To do — Identify every line in the records below that contains the word "croissance", and copy each of those lines.

Data provided —
____

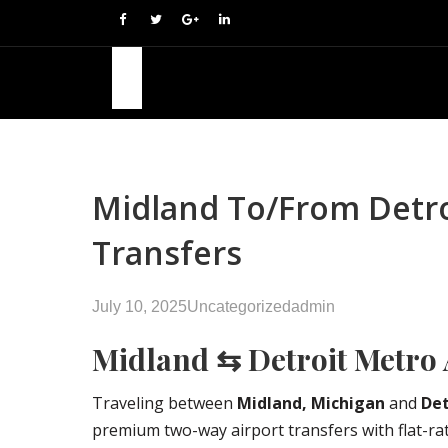
Midland To/from Detroi
Transfers
July 10, 2025
Uncategorized
admin
Midland ⇆ Detroit Metro 
Traveling between
Midland, Michigan
and
Det
premium two-way airport transfers with flat-rate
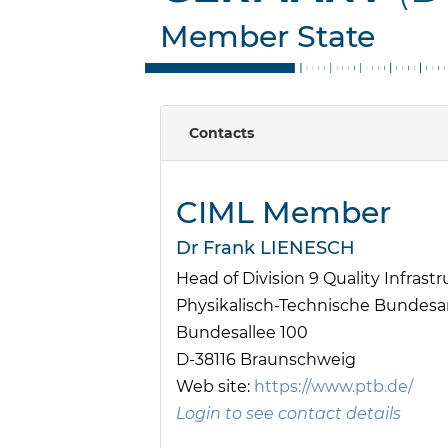
Member State
Contacts
CIML Member
Dr Frank LIENESCH
Head of Division 9 Quality Infrast
Physikalisch-Technische Bundesan
Bundesallee 100
D-38116 Braunschweig
Web site:
https://www.ptb.de/
Login to see contact details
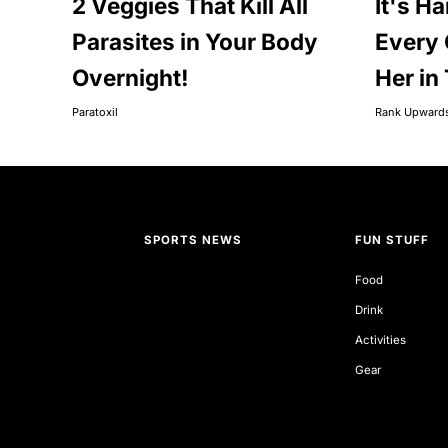
2 Veggies That Kill All
It's Ha
Parasites in Your Body
Every 
Overnight!
Her in
Paratoxil
Rank Upward
SPORTS NEWS
FUN STUFF
Food
Drink
Activities
Gear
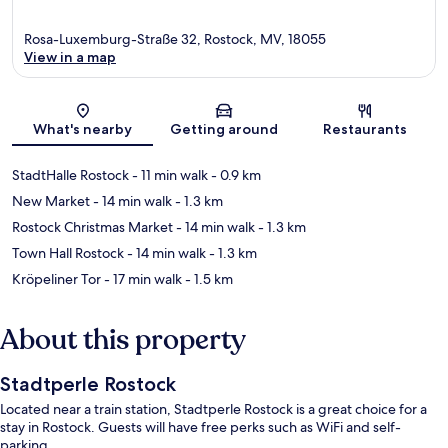
Rosa-Luxemburg-Straße 32, Rostock, MV, 18055
View in a map
Map
What's nearby
Getting around
Restaurants
StadtHalle Rostock
- 11 min walk
- 0.9 km
New Market
- 14 min walk
- 1.3 km
Rostock Christmas Market
- 14 min walk
- 1.3 km
Town Hall Rostock
- 14 min walk
- 1.3 km
Kröpeliner Tor
- 17 min walk
- 1.5 km
About this property
Stadtperle Rostock
Located near a train station, Stadtperle Rostock is a great choice for a
stay in Rostock. Guests will have free perks such as WiFi and self-
parking.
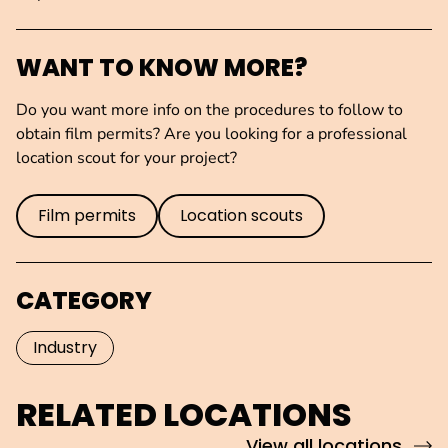
WANT TO KNOW MORE?
Do you want more info on the procedures to follow to
obtain film permits? Are you looking for a professional
location scout for your project?
Film permits
Location scouts
CATEGORY
Industry
RELATED LOCATIONS
View all locations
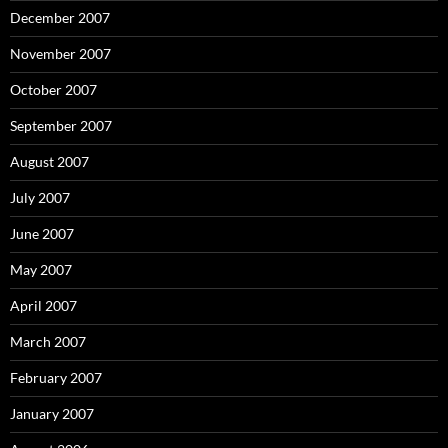
December 2007
November 2007
October 2007
September 2007
August 2007
July 2007
June 2007
May 2007
April 2007
March 2007
February 2007
January 2007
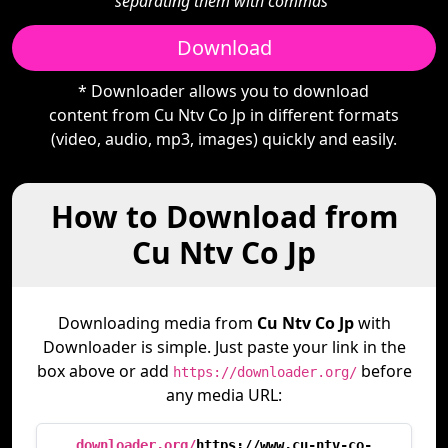
separating them with commas"
Download
* Downloader allows you to download
content from Cu Ntv Co Jp in different formats
(video, audio, mp3, images) quickly and easily.
How to Download from
Cu Ntv Co Jp
Downloading media from
Cu Ntv Co Jp
with
Downloader is simple. Just paste your link in the
box above or add
before
https://downloader.org/
any media URL:
downloader.org/
https://www.cu-ntv-co-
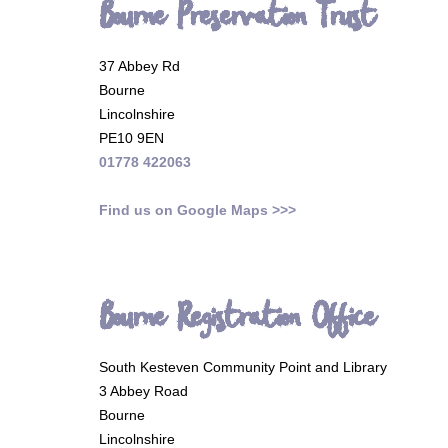
Bourne Preservation Trust
37 Abbey Rd
Bourne
Lincolnshire
PE10 9EN
01778 422063
Find us on Google Maps >>>
Bourne Registration Office
South Kesteven Community Point and Library
3 Abbey Road
Bourne
Lincolnshire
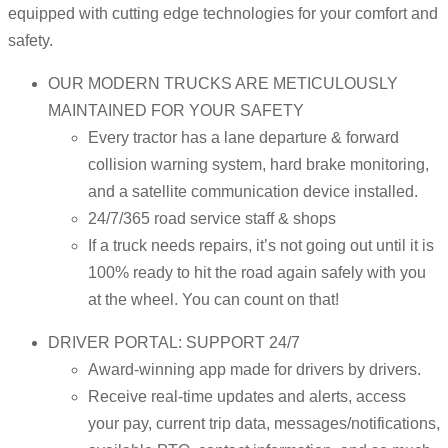
equipped with cutting edge technologies for your comfort and
safety.
OUR MODERN TRUCKS ARE METICULOUSLY
MAINTAINED FOR YOUR SAFETY
Every tractor has a lane departure & forward
collision warning system, hard brake monitoring,
and a satellite communication device installed.
24/7/365 road service staff & shops
If a truck needs repairs, it’s not going out until it is
100% ready to hit the road again safely with you
at the wheel. You can count on that!
DRIVER PORTAL: SUPPORT 24/7
Award-winning app made for drivers by drivers.
Receive real-time updates and alerts, access
your pay, current trip data, messages/notifications,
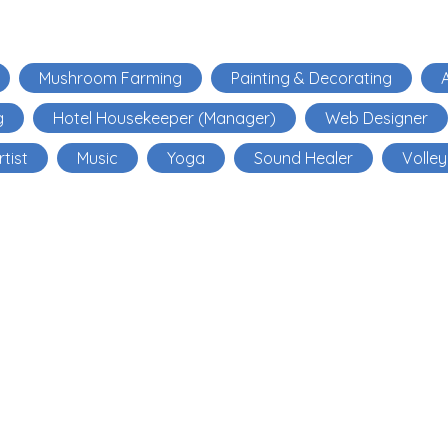
Mushroom Farming
Painting & Decorating
A
g
Hotel Housekeeper (Manager)
Web Designer
rtist
Music
Yoga
Sound Healer
Volley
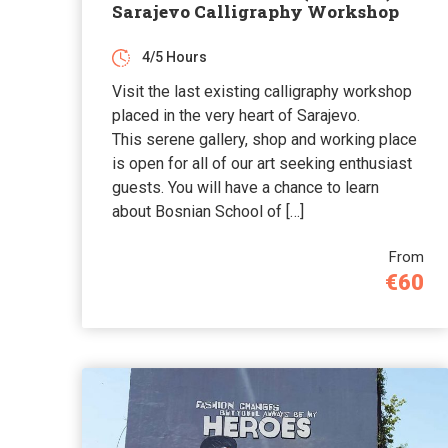
Sarajevo Calligraphy Workshop
4/5 Hours
Visit the last existing calligraphy workshop
placed in the very heart of Sarajevo.
This serene gallery, shop and working place
is open for all of our art seeking enthusiast
guests. You will have a chance to learn
about Bosnian School of […]
From
€60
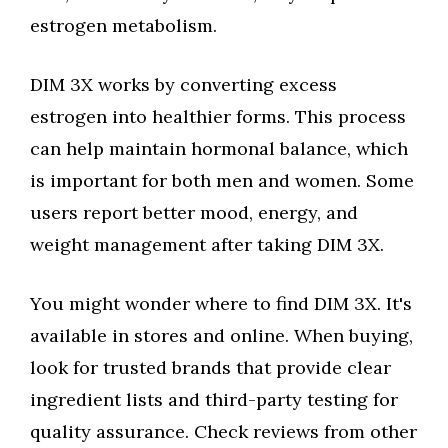
estrogen metabolism.
DIM 3X works by converting excess
estrogen into healthier forms. This process
can help maintain hormonal balance, which
is important for both men and women. Some
users report better mood, energy, and
weight management after taking DIM 3X.
You might wonder where to find DIM 3X. It's
available in stores and online. When buying,
look for trusted brands that provide clear
ingredient lists and third-party testing for
quality assurance. Check reviews from other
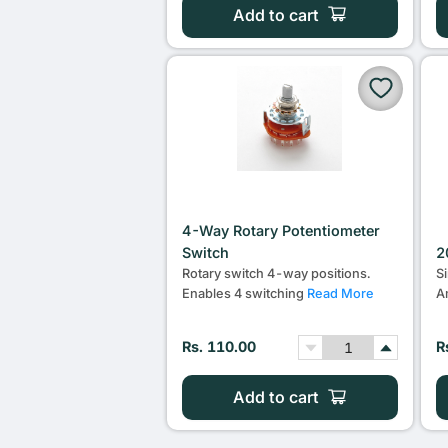
Add to cart
4-Way Rotary Potentiometer
Switch
2
Rotary switch 4-way positions.
S
Enables 4 switching
Read More
A
Rs. 110.00
R
Add to cart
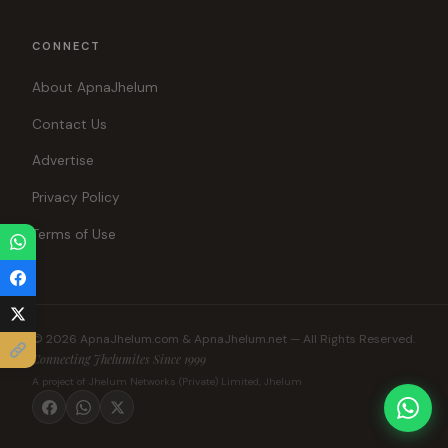
CONNECT
About ApnaJhelum
Contact Us
Advertise
Privacy Policy
Terms of Use
© 2026 ApnaJhelum.com & ApnaJhelum.net — All Rights Reserved.
Connecting Jhelumites Since 1999
A project of Jhelum Networks (Private) Limited, Jhelum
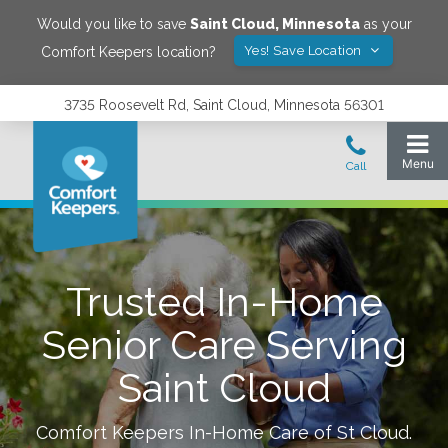
Would you like to save
Saint Cloud
,
Minnesota
as your
Yes! Save Location
Comfort Keepers location?
3735 Roosevelt Rd, Saint Cloud, Minnesota 56301
Trusted In-Home
Senior Care Serving
Saint Cloud
Comfort Keepers In-Home Care of
St Cloud
.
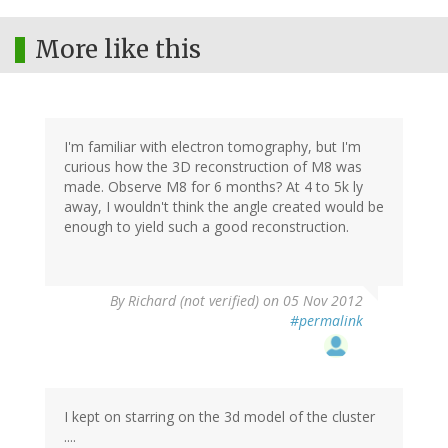
More like this
I'm familiar with electron tomography, but I'm
curious how the 3D reconstruction of M8 was
made. Observe M8 for 6 months? At 4 to 5k ly
away, I wouldn't think the angle created would be
enough to yield such a good reconstruction.
By
Richard (not verified)
on 05 Nov 2012
#permalink
I kept on starring on the 3d model of the cluster
....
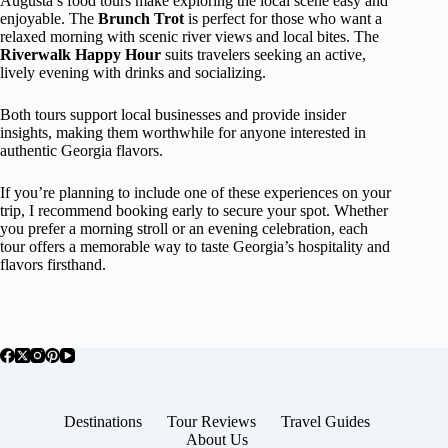
Augusta’s food tours make exploring the local scene easy and
enjoyable. The
Brunch Trot
is perfect for those who want a
relaxed morning with scenic river views and local bites. The
Riverwalk Happy Hour
suits travelers seeking an active,
lively evening with drinks and socializing.
Both tours support local businesses and provide insider
insights, making them worthwhile for anyone interested in
authentic Georgia flavors.
If you’re planning to include one of these experiences on your
trip, I recommend booking early to secure your spot. Whether
you prefer a morning stroll or an evening celebration, each
tour offers a memorable way to taste Georgia’s hospitality and
flavors firsthand.
Destinations
Tour Reviews
Travel Guides
About Us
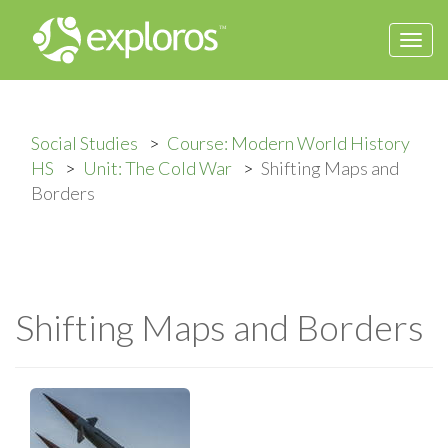
Togg
navi
Social Studies
Course: Modern World History
HS
Unit: The Cold War
Shifting Maps and
Borders
Shifting Maps and Borders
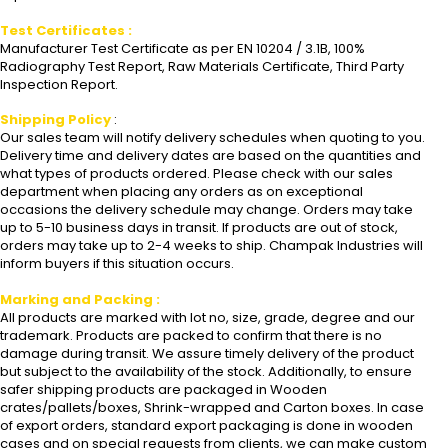
Test Certificates :
Manufacturer Test Certificate as per EN 10204 / 3.1B, 100%
Radiography Test Report, Raw Materials Certificate, Third Party
Inspection Report.
Shipping Policy
:
Our sales team will notify delivery schedules when quoting to you.
Delivery time and delivery dates are based on the quantities and
what types of products ordered. Please check with our sales
department when placing any orders as on exceptional
occasions the delivery schedule may change. Orders may take
up to 5-10 business days in transit. If products are out of stock,
orders may take up to 2-4 weeks to ship. Champak Industries will
inform buyers if this situation occurs.
Marking and Packing :
All products are marked with lot no, size, grade, degree and our
trademark. Products are packed to confirm that there is no
damage during transit. We assure timely delivery of the product
but subject to the availability of the stock. Additionally, to ensure
safer shipping products are packaged in Wooden
crates/pallets/boxes, Shrink-wrapped and Carton boxes. In case
of export orders, standard export packaging is done in wooden
cases and on special requests from clients, we can make custom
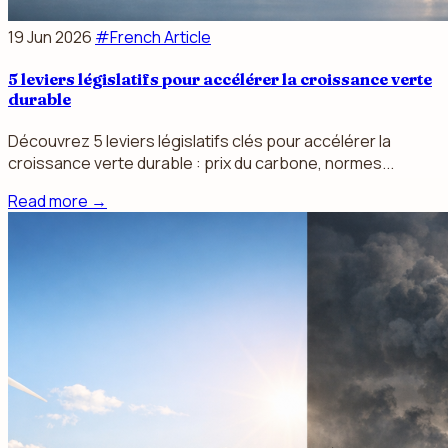
19 Jun 2026
#French Article
5 leviers législatifs pour accélérer la croissance verte
durable
Découvrez 5 leviers législatifs clés pour accélérer la
croissance verte durable : prix du carbone, normes...
Read more
→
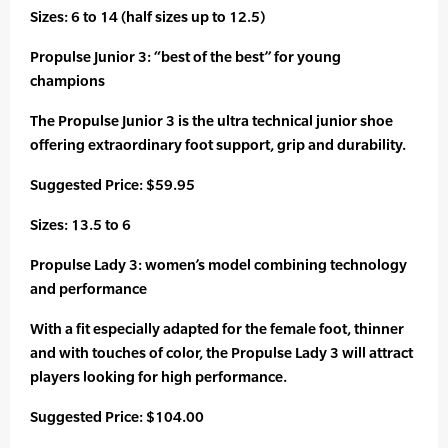
Sizes: 6 to 14 (half sizes up to 12.5)
Propulse Junior 3: “best of the best” for young
champions
The Propulse Junior 3 is the ultra technical junior shoe
offering extraordinary foot support, grip and durability.
Suggested Price: $59.95
Sizes: 13.5 to 6
Propulse Lady 3: women’s model combining technology
and performance
With a fit especially adapted for the female foot, thinner
and with touches of color, the Propulse Lady 3 will attract
players looking for high performance.
Suggested Price: $104.00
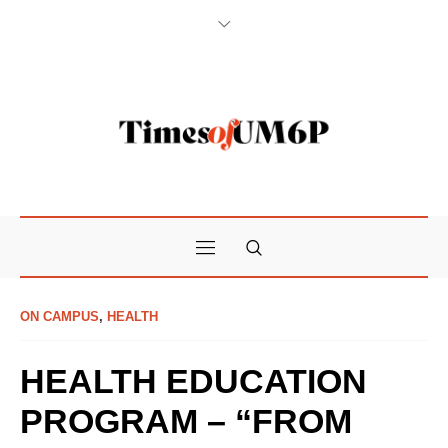
ON CAMPUS
,
HEALTH
HEALTH EDUCATION
PROGRAM – “FROM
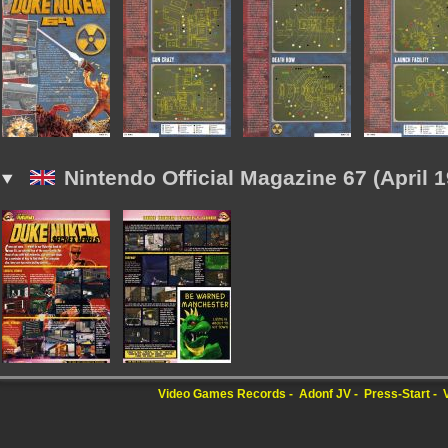
Nintendo Official Magazine 67 (April 1
Video Games Records
Adonf JV
Press-Start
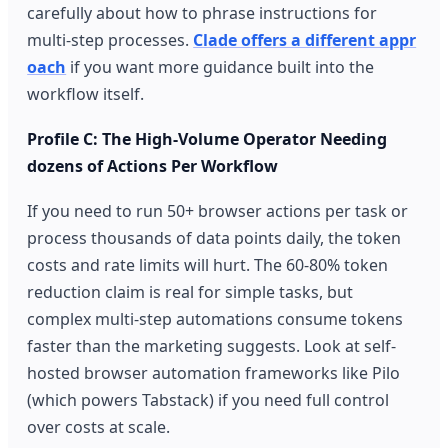
carefully about how to phrase instructions for
multi-step processes.
Clade offers a different appr
oach
if you want more guidance built into the
workflow itself.
Profile C: The High-Volume Operator Needing
dozens of Actions Per Workflow
If you need to run 50+ browser actions per task or
process thousands of data points daily, the token
costs and rate limits will hurt. The 60-80% token
reduction claim is real for simple tasks, but
complex multi-step automations consume tokens
faster than the marketing suggests. Look at self-
hosted browser automation frameworks like Pilo
(which powers Tabstack) if you need full control
over costs at scale.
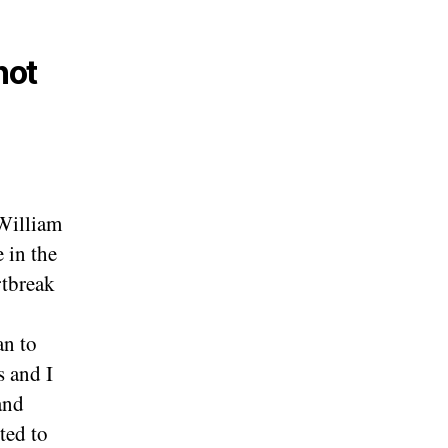
not
William
 in the
rtbreak
an to
s and I
and
ted to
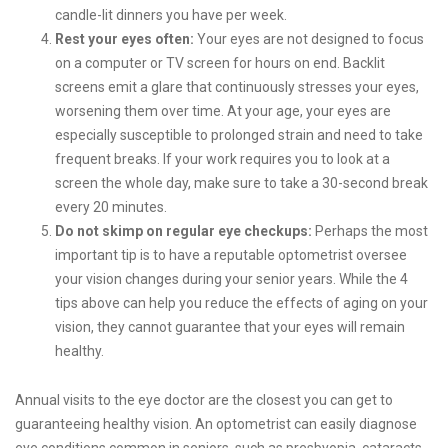
candle-lit dinners you have per week.
Rest your eyes often:
Your eyes are not designed to focus
on a computer or TV screen for hours on end. Backlit
screens emit a glare that continuously stresses your eyes,
worsening them over time. At your age, your eyes are
especially susceptible to prolonged strain and need to take
frequent breaks. If your work requires you to look at a
screen the whole day, make sure to take a 30-second break
every 20 minutes.
Do not skimp on regular eye checkups:
Perhaps the most
important tip is to have a reputable optometrist oversee
your vision changes during your senior years. While the 4
tips above can help you reduce the effects of aging on your
vision, they cannot guarantee that your eyes will remain
healthy.
Annual visits to the eye doctor are the closest you can get to
guaranteeing healthy vision. An optometrist can easily diagnose
eye conditions common in seniors, such as presbyopia, cataracts,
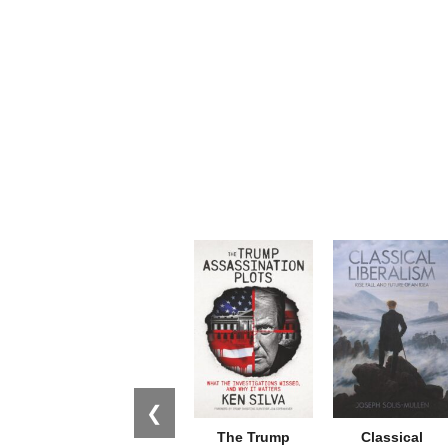
❮
The Trump
Classical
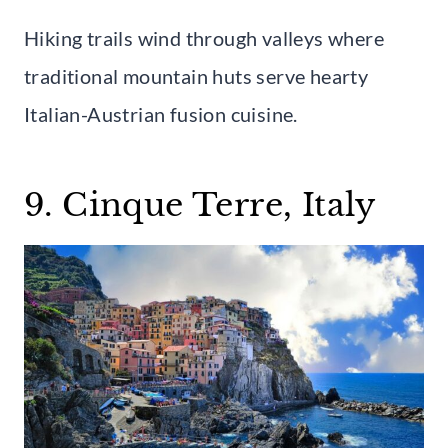
Hiking trails wind through valleys where
traditional mountain huts serve hearty
Italian-Austrian fusion cuisine.
9. Cinque Terre, Italy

____

Written answer —
5 leviers législatifs pour accélérer la croissance verte
croissance verte durable : prix du carbone, normes...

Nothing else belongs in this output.